The wholesale industry supported the increase of the total annual limit, which passed. It opposed the increase of the direct shipping limit, which was removed from the same bill in a Senate committee hearing.

The fact that there are limits at all rankles winemakers like Chateau Thomas owner Charles Thomas, whose wine club ships to more than 700 Hoosiers.

"[Wholesalers] are so powerful that they get to dictate what we can and can't do," he said.

For the first time, wine drinkers in the year-old VinSense brought their own bill this year, hoping to remove hurdles for out-of-state wineries that wanted to ship directly to consumers and retailers.

Brown County VinSense member Rick Hofstetter complained that wholesalers are interested in carrying only high-volume sellers, making most small-batch varietals unavailable to upscale restaurants like his Story Inn.

"I can't legally buy 95 percent of the wines made in this country," he said. "If [wholesalers] refuse to provide it, why can't I go out and buy it directly from the producer?"

He and VinSense President Allen Dale Olson, Story Inn's wine steward, rejected the idea that direct shipping would provide a channel for minors to get alcohol. They say specialty wines are too expensive and would take too long to arrive to interest teen-agers.

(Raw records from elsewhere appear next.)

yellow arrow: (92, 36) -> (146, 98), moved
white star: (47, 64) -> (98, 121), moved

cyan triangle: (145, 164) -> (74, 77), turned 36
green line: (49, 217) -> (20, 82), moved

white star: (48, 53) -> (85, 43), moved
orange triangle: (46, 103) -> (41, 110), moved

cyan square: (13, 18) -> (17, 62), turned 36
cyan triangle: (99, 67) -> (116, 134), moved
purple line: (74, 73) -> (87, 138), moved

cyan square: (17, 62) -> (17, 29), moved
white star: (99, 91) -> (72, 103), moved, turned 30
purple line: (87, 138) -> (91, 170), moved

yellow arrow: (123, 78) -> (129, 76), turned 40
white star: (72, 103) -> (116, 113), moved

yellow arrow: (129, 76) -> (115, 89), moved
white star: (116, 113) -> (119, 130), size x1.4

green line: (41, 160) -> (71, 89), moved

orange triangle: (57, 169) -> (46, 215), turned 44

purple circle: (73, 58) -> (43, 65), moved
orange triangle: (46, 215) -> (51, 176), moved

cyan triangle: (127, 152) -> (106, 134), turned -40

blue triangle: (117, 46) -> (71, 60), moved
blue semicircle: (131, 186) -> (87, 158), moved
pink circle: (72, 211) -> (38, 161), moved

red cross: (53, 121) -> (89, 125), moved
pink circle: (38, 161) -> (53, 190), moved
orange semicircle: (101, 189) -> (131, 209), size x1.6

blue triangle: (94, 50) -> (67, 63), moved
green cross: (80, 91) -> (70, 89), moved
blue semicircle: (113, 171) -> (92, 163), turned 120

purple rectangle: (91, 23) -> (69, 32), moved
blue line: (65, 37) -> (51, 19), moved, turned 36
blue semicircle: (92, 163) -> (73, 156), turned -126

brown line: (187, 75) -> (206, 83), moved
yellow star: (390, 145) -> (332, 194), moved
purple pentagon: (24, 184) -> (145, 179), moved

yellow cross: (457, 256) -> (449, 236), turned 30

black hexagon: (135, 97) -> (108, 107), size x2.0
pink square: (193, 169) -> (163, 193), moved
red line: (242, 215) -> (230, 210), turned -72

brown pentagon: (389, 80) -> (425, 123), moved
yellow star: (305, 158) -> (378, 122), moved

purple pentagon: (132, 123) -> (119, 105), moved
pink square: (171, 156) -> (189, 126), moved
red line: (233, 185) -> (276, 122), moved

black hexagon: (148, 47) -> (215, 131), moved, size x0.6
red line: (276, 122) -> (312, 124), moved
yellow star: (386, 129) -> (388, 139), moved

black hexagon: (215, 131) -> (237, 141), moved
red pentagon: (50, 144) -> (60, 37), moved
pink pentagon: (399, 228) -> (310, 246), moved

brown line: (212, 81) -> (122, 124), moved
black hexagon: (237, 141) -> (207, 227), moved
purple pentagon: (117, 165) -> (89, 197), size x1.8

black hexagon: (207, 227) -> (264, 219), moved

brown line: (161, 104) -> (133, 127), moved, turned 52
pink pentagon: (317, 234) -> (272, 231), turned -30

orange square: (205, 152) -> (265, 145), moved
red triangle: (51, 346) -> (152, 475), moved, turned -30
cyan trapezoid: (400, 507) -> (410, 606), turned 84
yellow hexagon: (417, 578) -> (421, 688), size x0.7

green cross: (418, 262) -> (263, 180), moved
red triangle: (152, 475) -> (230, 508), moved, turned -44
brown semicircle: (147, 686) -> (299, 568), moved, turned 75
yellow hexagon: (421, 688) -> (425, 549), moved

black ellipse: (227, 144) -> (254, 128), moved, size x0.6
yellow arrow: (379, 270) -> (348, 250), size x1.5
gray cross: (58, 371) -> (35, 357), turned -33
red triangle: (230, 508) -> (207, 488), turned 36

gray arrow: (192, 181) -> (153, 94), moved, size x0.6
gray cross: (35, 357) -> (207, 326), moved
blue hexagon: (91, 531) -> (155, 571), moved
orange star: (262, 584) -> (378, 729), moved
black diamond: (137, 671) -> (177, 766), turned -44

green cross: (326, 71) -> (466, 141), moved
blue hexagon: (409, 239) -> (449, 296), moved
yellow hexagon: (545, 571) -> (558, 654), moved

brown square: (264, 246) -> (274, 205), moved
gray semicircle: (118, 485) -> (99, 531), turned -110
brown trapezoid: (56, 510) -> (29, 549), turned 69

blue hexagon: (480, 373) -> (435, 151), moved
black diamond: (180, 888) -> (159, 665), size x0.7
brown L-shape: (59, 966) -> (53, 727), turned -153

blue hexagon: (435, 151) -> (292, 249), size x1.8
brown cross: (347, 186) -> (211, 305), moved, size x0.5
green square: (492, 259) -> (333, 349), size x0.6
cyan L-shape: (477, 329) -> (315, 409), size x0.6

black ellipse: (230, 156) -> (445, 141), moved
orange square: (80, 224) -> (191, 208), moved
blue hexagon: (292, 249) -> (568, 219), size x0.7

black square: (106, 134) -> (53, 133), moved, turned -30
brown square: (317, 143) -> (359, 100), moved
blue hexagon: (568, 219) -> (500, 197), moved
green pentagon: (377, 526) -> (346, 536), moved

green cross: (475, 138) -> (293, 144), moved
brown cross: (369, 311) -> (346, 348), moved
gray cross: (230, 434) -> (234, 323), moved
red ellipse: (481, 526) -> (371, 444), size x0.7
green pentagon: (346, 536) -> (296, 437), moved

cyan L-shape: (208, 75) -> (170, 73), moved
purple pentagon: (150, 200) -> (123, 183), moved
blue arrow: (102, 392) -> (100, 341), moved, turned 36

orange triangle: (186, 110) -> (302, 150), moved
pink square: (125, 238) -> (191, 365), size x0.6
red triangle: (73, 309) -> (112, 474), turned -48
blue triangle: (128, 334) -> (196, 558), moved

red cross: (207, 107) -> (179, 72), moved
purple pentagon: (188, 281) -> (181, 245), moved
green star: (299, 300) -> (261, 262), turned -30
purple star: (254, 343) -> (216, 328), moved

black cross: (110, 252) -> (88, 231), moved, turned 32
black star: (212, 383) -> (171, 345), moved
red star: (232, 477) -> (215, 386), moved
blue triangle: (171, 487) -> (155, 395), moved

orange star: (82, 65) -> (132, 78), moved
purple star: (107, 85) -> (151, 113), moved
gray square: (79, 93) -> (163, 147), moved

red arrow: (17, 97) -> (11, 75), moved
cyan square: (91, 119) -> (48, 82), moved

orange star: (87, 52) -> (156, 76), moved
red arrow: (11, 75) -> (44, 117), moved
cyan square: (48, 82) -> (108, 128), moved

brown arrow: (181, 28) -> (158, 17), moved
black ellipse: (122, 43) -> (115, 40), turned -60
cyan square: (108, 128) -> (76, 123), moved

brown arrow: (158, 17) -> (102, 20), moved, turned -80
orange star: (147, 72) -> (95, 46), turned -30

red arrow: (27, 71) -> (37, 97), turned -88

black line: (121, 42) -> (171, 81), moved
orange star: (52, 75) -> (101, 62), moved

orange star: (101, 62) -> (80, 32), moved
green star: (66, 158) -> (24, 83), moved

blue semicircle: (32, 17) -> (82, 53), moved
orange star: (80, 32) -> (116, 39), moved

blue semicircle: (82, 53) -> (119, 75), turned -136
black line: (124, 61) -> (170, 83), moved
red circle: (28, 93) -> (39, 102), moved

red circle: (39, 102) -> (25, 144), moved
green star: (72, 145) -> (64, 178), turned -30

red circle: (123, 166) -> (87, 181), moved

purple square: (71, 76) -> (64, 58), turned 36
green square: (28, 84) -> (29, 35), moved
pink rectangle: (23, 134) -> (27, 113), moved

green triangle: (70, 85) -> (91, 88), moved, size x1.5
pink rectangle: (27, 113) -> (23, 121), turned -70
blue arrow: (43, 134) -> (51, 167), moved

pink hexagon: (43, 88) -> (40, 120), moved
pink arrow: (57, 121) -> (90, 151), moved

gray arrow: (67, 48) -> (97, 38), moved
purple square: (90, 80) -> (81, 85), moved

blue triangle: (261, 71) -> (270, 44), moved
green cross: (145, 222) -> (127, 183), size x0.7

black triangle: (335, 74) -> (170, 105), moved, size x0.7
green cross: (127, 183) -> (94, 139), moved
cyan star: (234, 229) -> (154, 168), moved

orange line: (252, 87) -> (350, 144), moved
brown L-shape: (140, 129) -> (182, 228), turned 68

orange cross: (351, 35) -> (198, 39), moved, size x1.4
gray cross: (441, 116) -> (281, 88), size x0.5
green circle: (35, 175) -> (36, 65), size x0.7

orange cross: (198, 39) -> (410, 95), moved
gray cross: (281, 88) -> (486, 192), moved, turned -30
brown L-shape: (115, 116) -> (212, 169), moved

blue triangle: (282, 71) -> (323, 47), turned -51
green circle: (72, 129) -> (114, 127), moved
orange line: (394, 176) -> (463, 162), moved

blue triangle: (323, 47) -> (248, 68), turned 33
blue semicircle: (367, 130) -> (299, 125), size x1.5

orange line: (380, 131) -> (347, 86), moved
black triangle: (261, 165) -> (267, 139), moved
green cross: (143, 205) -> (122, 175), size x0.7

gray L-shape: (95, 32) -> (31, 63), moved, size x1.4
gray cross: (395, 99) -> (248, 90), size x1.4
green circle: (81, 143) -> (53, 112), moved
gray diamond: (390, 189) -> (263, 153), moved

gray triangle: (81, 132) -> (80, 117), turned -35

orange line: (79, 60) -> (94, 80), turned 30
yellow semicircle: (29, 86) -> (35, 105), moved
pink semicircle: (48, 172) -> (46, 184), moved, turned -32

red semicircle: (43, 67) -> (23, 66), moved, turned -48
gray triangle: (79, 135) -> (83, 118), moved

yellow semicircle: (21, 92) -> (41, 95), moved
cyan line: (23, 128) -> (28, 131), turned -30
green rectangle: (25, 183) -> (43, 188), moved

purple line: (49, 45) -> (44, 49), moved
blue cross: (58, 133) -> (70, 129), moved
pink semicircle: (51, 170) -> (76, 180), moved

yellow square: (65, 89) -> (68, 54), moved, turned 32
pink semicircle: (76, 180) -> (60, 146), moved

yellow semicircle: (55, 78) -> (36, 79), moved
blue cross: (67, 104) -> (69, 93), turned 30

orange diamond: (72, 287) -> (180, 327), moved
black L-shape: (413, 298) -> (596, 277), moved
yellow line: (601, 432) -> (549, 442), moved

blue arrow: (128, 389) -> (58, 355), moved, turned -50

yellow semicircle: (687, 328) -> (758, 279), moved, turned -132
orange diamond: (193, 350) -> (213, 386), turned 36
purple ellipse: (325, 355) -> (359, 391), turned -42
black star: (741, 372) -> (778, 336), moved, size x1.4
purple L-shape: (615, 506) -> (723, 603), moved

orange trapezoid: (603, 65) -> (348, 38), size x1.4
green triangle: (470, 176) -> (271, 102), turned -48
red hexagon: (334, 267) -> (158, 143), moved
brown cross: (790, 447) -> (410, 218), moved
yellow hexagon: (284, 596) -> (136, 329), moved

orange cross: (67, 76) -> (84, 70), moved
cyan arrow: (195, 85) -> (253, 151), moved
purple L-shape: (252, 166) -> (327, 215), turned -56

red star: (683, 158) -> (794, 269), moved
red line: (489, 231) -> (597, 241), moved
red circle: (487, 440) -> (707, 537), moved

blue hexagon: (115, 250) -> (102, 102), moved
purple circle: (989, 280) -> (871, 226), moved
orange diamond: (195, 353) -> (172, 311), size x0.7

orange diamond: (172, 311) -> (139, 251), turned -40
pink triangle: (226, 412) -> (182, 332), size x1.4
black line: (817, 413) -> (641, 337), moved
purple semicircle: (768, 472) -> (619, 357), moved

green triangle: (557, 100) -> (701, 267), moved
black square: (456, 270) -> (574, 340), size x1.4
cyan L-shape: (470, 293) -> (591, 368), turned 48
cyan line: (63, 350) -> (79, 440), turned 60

Purucker defended the wholesalers' position.

"Everyone wants to say this is about $50 bottles of wine," he said. "But someone will create a fortified wine, put it in juice boxes and find a way to sell it to kids. It's foreign to VinSense and most legislators, but someone will find a way to make it happen."

Oliver sees the conflict between winemakers and wineries as unnecessary. He said 85 percent of his sales go through his wholesaler, Olinger of Indianapolis. Tasting-room sales account for about 14 percent and direct shipping for only about 1 percent–too little to pose a threat to wholesalers, he said.

"The service that Olinger provides to us is great," he said. "They earn every penny we give them. But they could survive and thrive in a free market.

"If they took some of the resources they're putting into the state Legislature and put it into improving their business, then I could take the money I put into the Legislature and spend it on winemaking. It's wasted money."